Visualising Peace Outputs

  1. The Visualising Peace Library: this online bibliographic resource brings together key examples of scholarship from a wide range of disciplines – Classics, Comparative Literature, English, Film Studies, History, International Relations, Psychology, Social Anthropology and Sustainable Development – to help scholars and practitioners in different fields of work to compare different approaches to peace and peace building.
  2. Virtual Museum of Peace: ‘Peace’ is a seemingly simple concept. But how would you define it? In this museum we have brought together lots of different ways of visualising peace. Our aim is not to promote any one particular vision. Instead, we want to spark more conversation about what peace ‘looks like’ to each of us, how it gets imagined and represented, where different kinds of peace can be found, how it can be promoted, and what peace-making and peace-keeping actually involve. We think that talking about different manifestations of peace is an important step in empowering everyone to play a part in fostering it, no matter who they are or where they come from. Our Museum of Peace was recently featured in this video for New America’s Future Security Forum 2022.
  3. In this short video, student Mathias Katsuya summarises a portion of the literature review conducted by students on the Visualising Peace project. He concentrates on the field of International Relations and the dominance of the ‘liberal peace’ narrative within it. Beyond explaining the theoretical underpinnings of ‘liberal peace’, the presentation highlights the consequences of assuming the universality of particular visualisations of peace on both academia and real-world peacebuilding efforts. Finally, this presentation outlines alternative conceptualizations of peace and illustrates instances of success through contemporary case studies ranging from post-Good Friday Agreement Northern Ireland to present-day Somaliland.
  4. In this presentation, student Claire Percival reflects on what she has learnt about different habits of studying peace by comparing approaches in Modern History and Social Anthropology. She underlines the importance of de-centring heavily theory-based, ‘standard’ Western narratives of peace, as simply the opposite of conflict. She also problematises tendencies in some anthropological scholarship that promote indigenous people and belief systems as ‘models’ of peace/peaceful practices which Western initiatives can simply adopt/utilise. Claire’s analysis underlines what these different disciplines can learn from each other, and what they can offer together in deepening our understanding of peace and the various ideologies that different communities attach to it.

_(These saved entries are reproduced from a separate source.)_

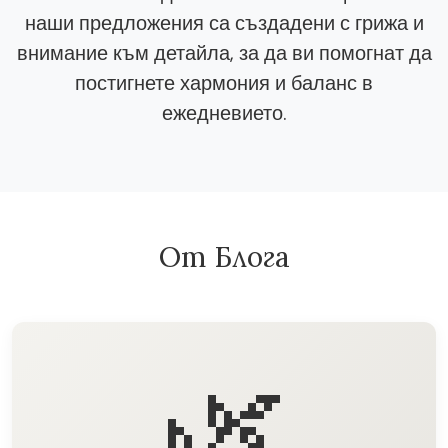
наши предложения са създадени с грижа и
внимание към детайла, за да ви помогнат да
постигнете хармония и баланс в
ежедневието.
От Блога
🌿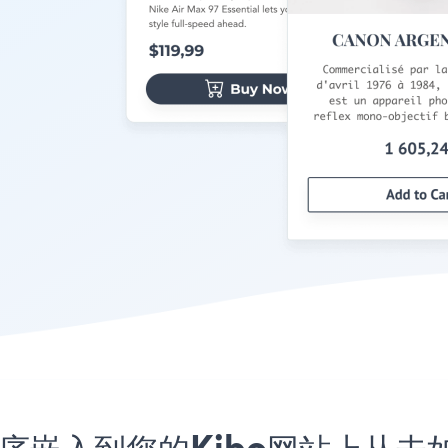
应用程序嵌入到您的Kibo网站上从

  5. In this blog, Peace from Pieces, student Harris Siderfin explains the symbolism in the logo which he has designed for the Visualising War project. ‘Overall, this graphic visualises peace through imagery of hope, nature, beauty and growth. But it also evokes the fragility of peace, through references to the violence that often precedes it and to threats that persist when peace starts to flourish.’
  6. In this podcast episode, students Harris Siderfin and Otilia Meden interview three experts on peace in space. They reflect on the development and implementation of the Outer Space Treaty of 1967, and the spirit of international collaboration that underpins it. They also look at increasing activity in space by private corporations as well as nation-states, at the increasing militarisation of space, at the potential for growing conflict in space, and at the consequences of that for ordinary lives. They are their guests challenge listeners to visualise both peace and conflict in space and what both mean to each of us as individuals.